The Kerner Commission investigated the causes of the 1967 riots and concluded: “our nation is moving toward two societies, one black, one white — separate and unequal”.
The summer of 2020 is just beginning. We are in a very different time than the 1960s but we are still in the same place. There could be more rioting because people are just as sick and tired of the institutionalized racism and inequality as they were 50 years ago.
The same challenges exist for fair housing, better wages, healthcare, education, and fair elections. And let’s not forget the “lock’em up” mentality when it comes to dissidents, the poor, and the unemployed. It’s not space but criminal justice reform that is the next frontier. That and maybe electoral reform.
The millennials were smarter than their boomer parents. And Gen-Z is smarter than they are. The social movements of the 1960s were conflicted over armed struggle and peaceful engagement. Today’s youth don’t get worked up about that stuff anymore.
They are busy forging alliances and creating more livable communities because, as Reverend William Barber keeps reminding us, if some of us don’t prosper ultimately none of us will. It’s kind of like how together we have to beat the coronavirus. As MLK advocated, civil disobedience and political activism are the surest means to achieve political goals.
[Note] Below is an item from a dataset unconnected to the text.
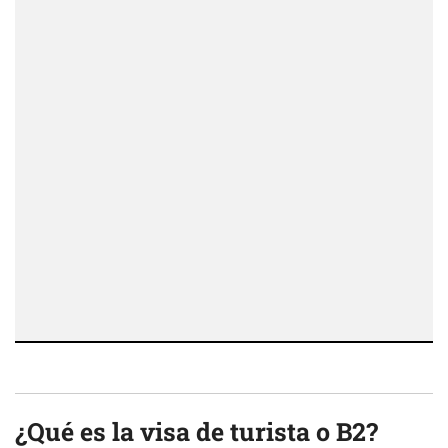
¿Qué es la visa de turista o B2?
People hit the streets after the killing of George Floyd to vent their deep frustration over inequalities that should not exist in a civilized country. They did not riot, loot, and kill in a blind rage that burned down the places where they live. No, they are calling for changes that are long overdue.
Back in 1967 as well as now, commentators and politicians are blaming it all on outside agitators as if Antifa members possess some demonic power to turn decent citizens into angry mobs who wantonly loot and pillage. That’s laughable and absurd. The same charge was made in the 1960s. It wasn’t true then either.
Officials of the established order simply can’t fathom that their neighbors and fellow citizens rioted for their own good reasons. They didn’t need Anitfa or Black Lives Matter to turn them into an angry mob. They were plenty mad on their own account.
“I’m not here to fight someone,” said Eldon Gillet, 40, who talked to the New York Times in Brooklyn on Saturday. “I’m here to fight a system,” he said.
Change will come when enough people register and vote out the scoundrels who let the police keep putting their knees on our necks.